A: You should not permit an employee to return to the workplace in these circumstances if the employee:

  • has exhibited the symptoms of COVID-19; and/or
  • has been exposed to an individual who has COVID-19.

An employee who has exhibited the symptoms of COVID-19, should be tested and cleared of the virus before returning to work. Otherwise, the employee should wait at least the 14-day self-isolation period and only return to work if they remain symptom free. If the doctor has certified the employee as fit for work, you could usually assume (particularly in the current environment) that the doctor has considered the risks associated with COVID-19. This might be something you could confirm with the employee’s doctor (subject to obtaining the employee’s authority to do so) before permitting them to return to work if you have any cause for ongoing concern; for example, if the employee presents as unwell or symptomatic.

Q: What more creative things might I do to get through this with my employees?

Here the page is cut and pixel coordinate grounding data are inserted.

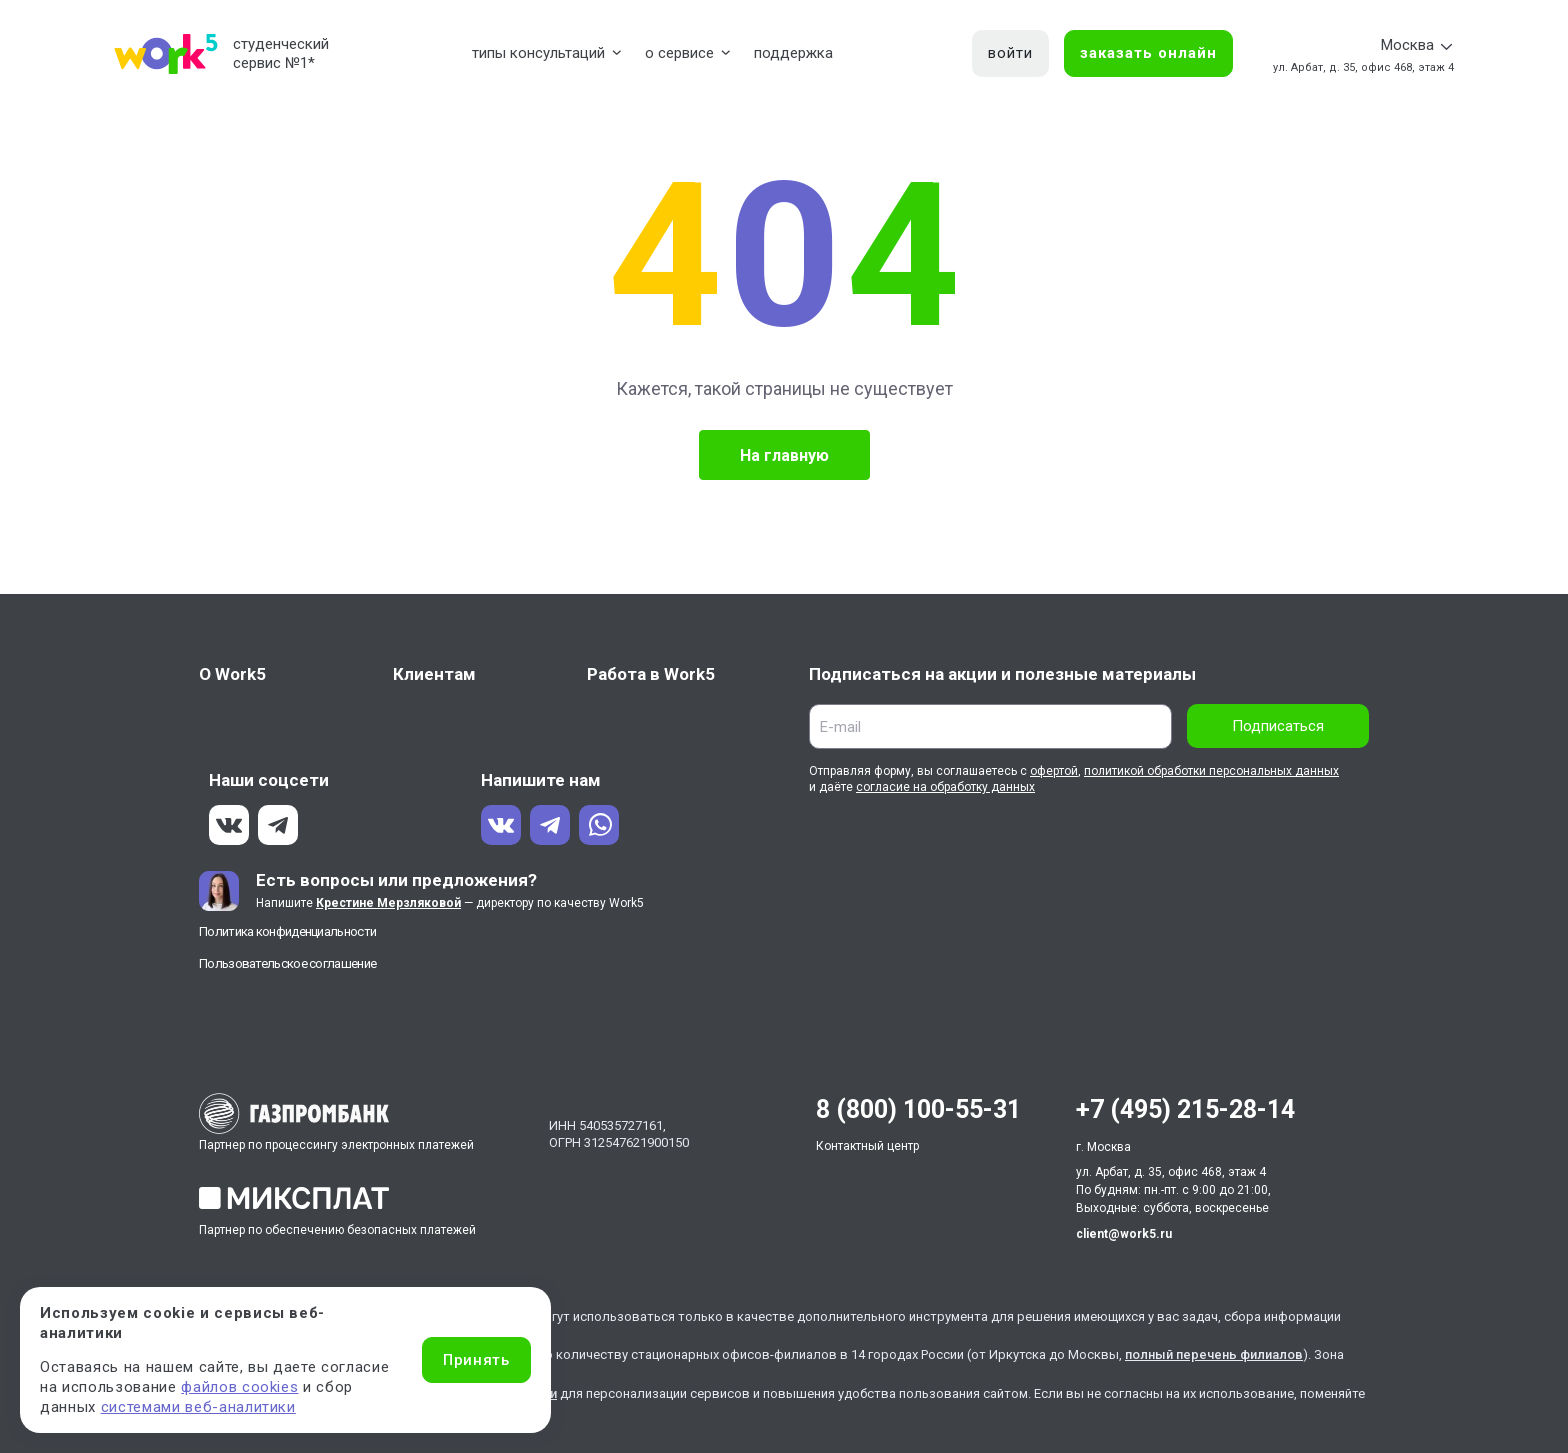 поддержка (793, 53)
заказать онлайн (1148, 53)
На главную (784, 455)
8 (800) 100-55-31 (918, 1109)
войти (1010, 53)
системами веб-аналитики (198, 1407)
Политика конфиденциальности (287, 931)
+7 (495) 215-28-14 (1185, 1109)
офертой (1054, 771)
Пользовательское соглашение (287, 963)
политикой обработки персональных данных (1211, 771)
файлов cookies (239, 1387)
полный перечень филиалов (1214, 1354)
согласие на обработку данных (945, 787)
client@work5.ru (1124, 1234)
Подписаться (1278, 726)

A: There are a lot of things that might be worth considering at different times. For instance:

  • Split rosters to reduce who is in the office at any one time
  • Working from home
  • Moving to virtual meetings with customers or clients
  • Incentivising annual leave; e.g. “take three weeks and we will give you a fourth”
  • Providing some support to employees who have to attend the workplace which reduces general community exposure such as providing or buying-in lunch for them
  • Exploring whether part-time work options may suit anyone for a period
  • Possibly changing operating hours to reflect changes in demand which in some cases may involve an Individual Flexibility Agreement
  • Temporary variations to contracted hours of work by agreement with individual employees
  • More targeted recognition and reward programs for those frontline workers carrying the business through COVID-19
  • Reaching agreement to vary an EA to defer pay increases or to vary other terms (requires approval by the Fair Work Commission)
  • Making an application under section 120 to reduce/defer any redundancy payments.